## Work task
Your answer must be the lines from the top of the listing below through the line that holds "Task: Click on the Schiaparelli", retyped exactly, with no pictures.

## Data excerpts
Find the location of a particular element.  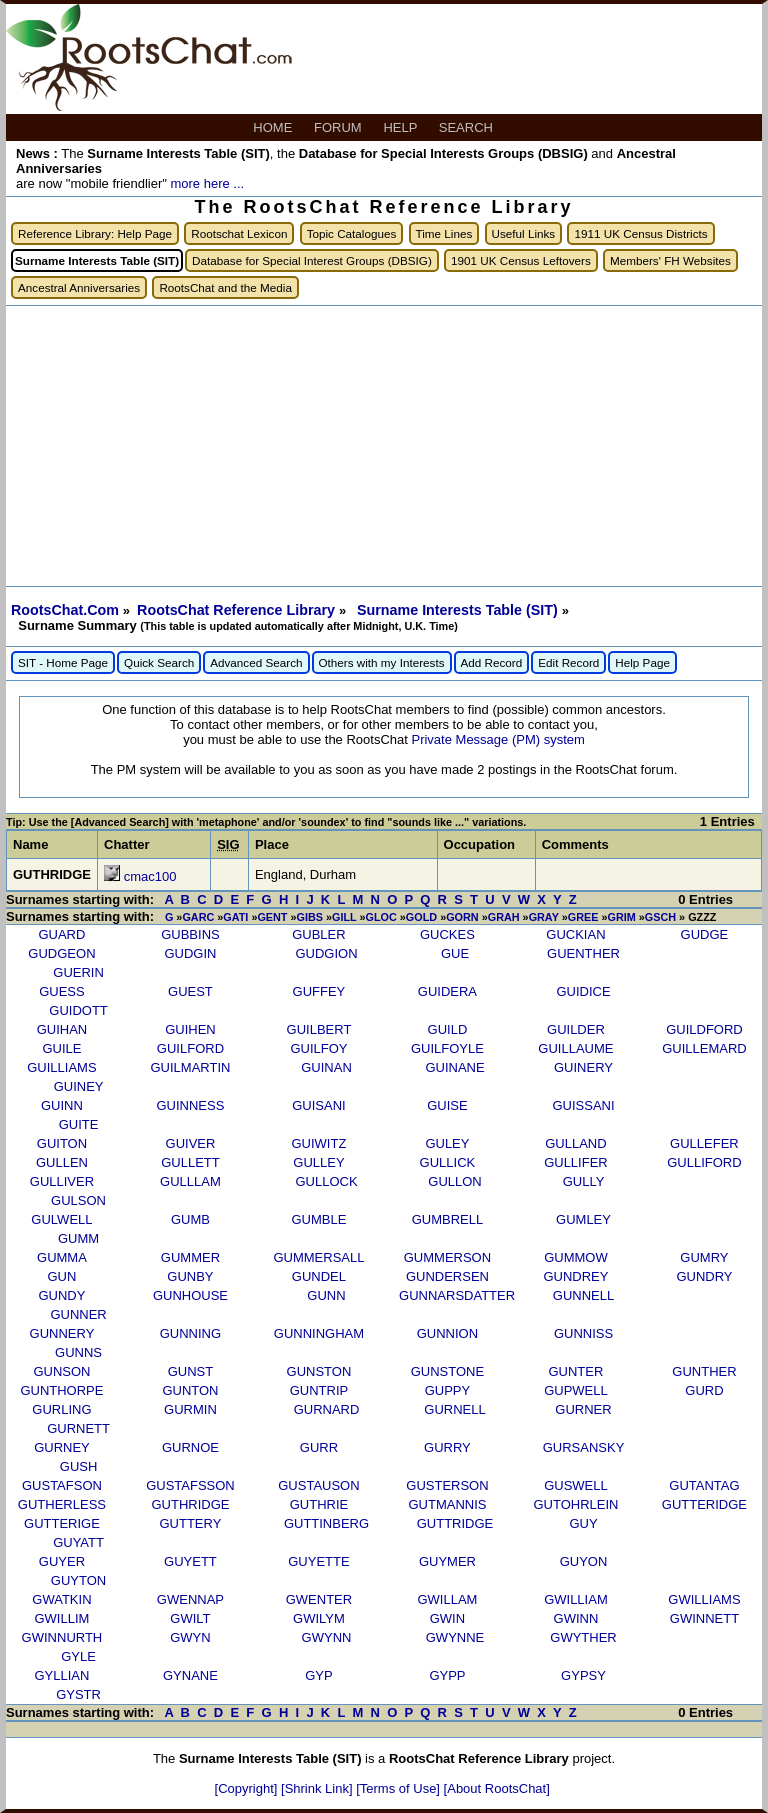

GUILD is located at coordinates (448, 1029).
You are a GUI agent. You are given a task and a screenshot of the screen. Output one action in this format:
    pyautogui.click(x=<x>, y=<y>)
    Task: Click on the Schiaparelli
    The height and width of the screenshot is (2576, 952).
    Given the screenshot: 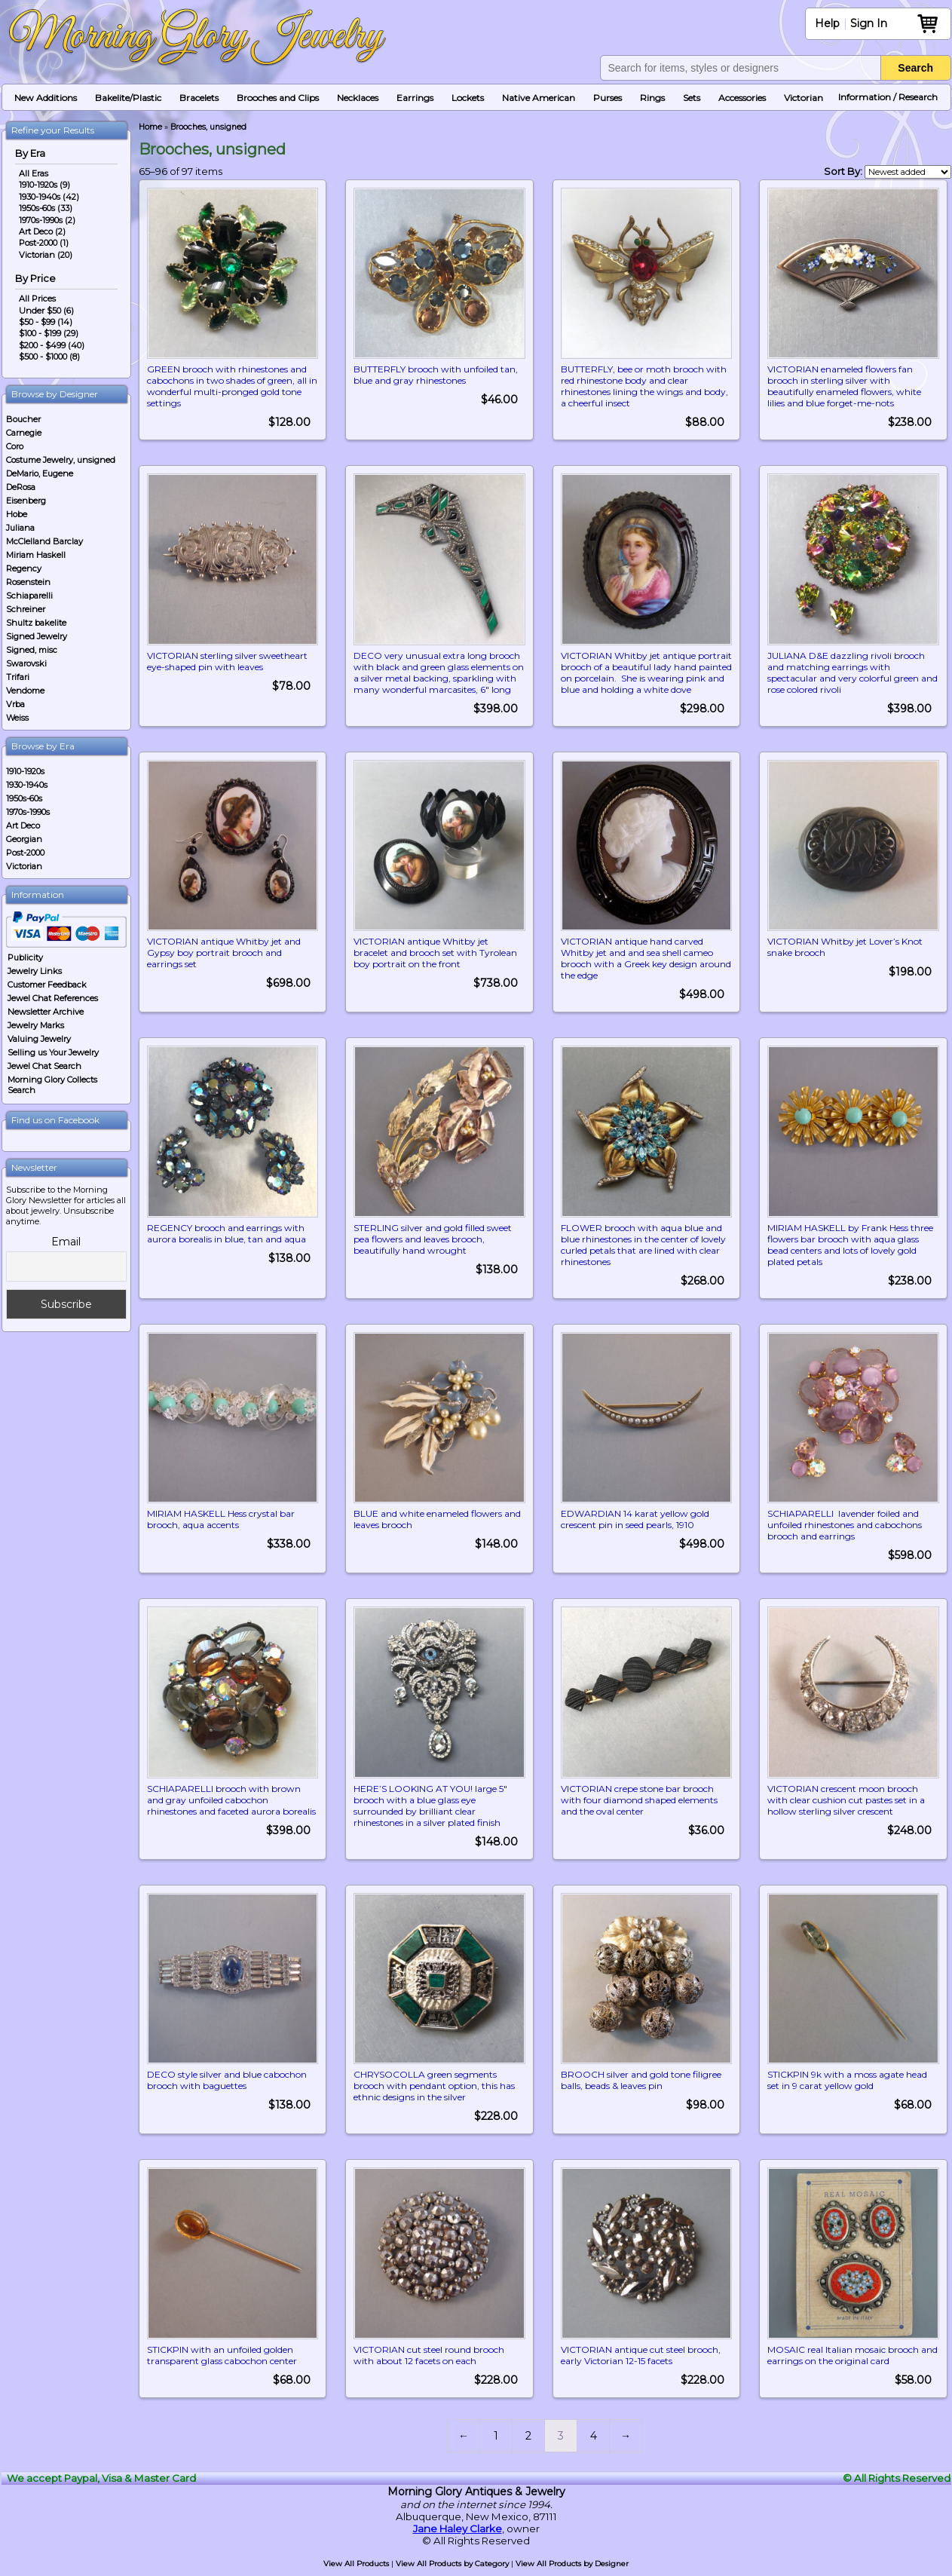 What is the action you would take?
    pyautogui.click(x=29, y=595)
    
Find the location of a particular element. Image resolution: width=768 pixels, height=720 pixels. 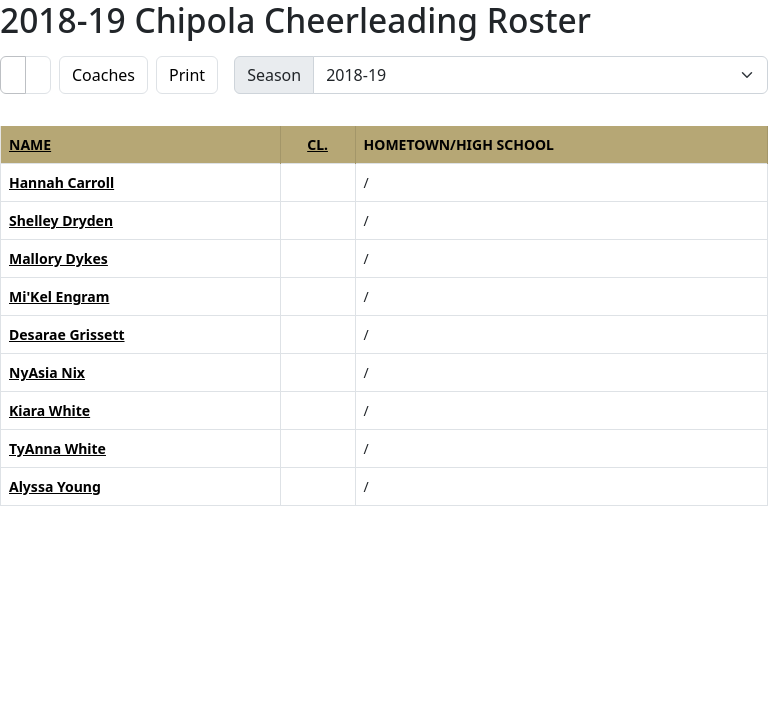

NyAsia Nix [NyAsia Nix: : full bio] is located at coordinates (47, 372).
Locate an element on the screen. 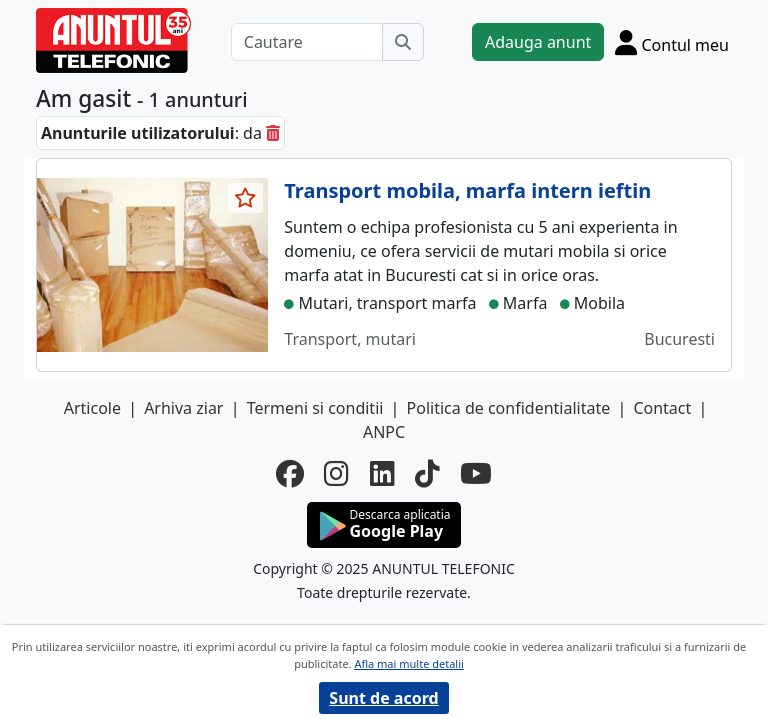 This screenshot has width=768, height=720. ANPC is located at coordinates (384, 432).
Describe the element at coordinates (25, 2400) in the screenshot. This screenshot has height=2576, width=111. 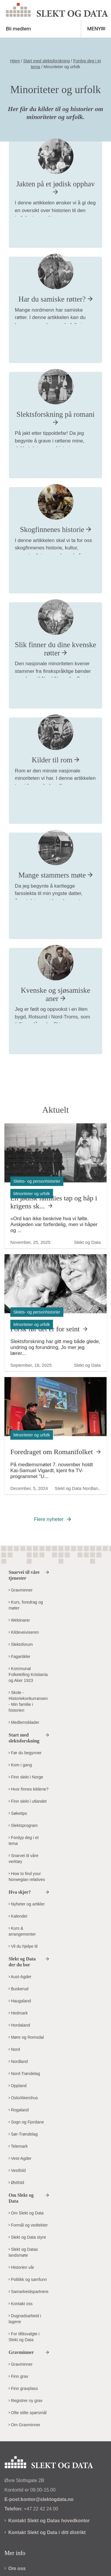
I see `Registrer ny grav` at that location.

## Written answer
Find the location of a particular element.  

GUILD is located at coordinates (448, 1029).
You are a GUI agent. You are given a task and a screenshot of the screen. Output one action in this format:
    pyautogui.click(x=<x>, y=<y>)
    Task: Click on the Schiaparelli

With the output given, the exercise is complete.